** Opening Dataset records block **

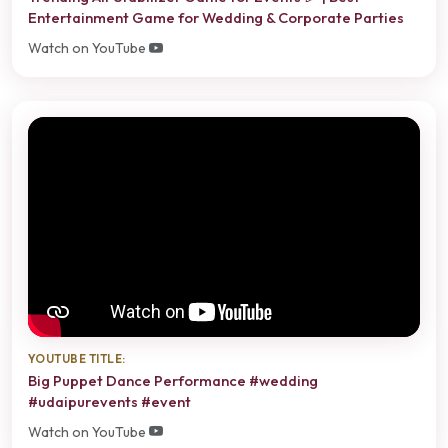
Entertainment Game for Wedding & Corporate Parties
Watch on YouTube
YOUTUBE TITLE:
Big Puppet Dance Performance #wedding
#udaipurevents #event
Watch on YouTube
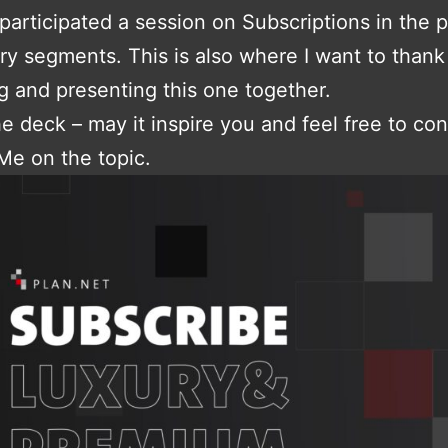
participated a session on Subscriptions in the
ry segments. This is also where I want to than
g and presenting this one together.
he deck – may it inspire you and feel free to con
Me on the topic.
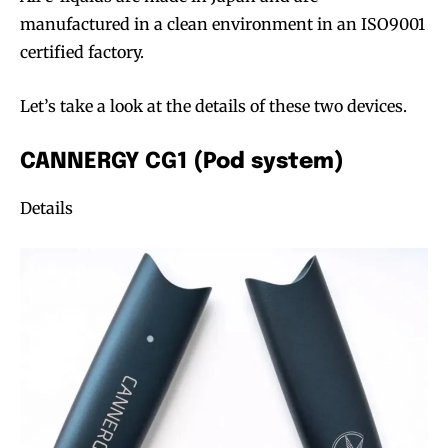
manufactured in a clean environment in an ISO9001
certified factory.
Let’s take a look at the details of these two devices.
CANNERGY CG1 (Pod system)
Details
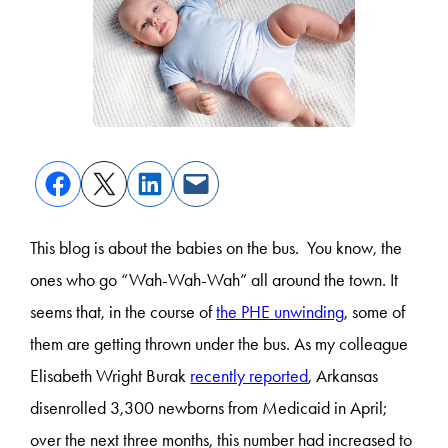
This blog is about the babies on the bus. You know, the
ones who go “Wah-Wah-Wah” all around the town. It
seems that, in the course of
the PHE unwinding
, some of
them are getting thrown under the bus. As my colleague
Elisabeth Wright Burak
recently reported
, Arkansas
disenrolled 3,300 newborns from Medicaid in April;
over the next three months, this number had increased to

** Closing Dataset records block **

Reproduce exactly, and only, the lines from the one holding "he deck – may" through the final line of the entries. Do not include the pictures.

he deck – may it inspire you and feel free to con
Me on the topic.
manufactured in a clean environment in an ISO9001
certified factory.
Let’s take a look at the details of these two devices.
CANNERGY CG1 (Pod system)
Details
This blog is about the babies on the bus. You know, the
ones who go “Wah-Wah-Wah” all around the town. It
seems that, in the course of
the PHE unwinding
, some of
them are getting thrown under the bus. As my colleague
Elisabeth Wright Burak
recently reported
, Arkansas
disenrolled 3,300 newborns from Medicaid in April;
over the next three months, this number had increased to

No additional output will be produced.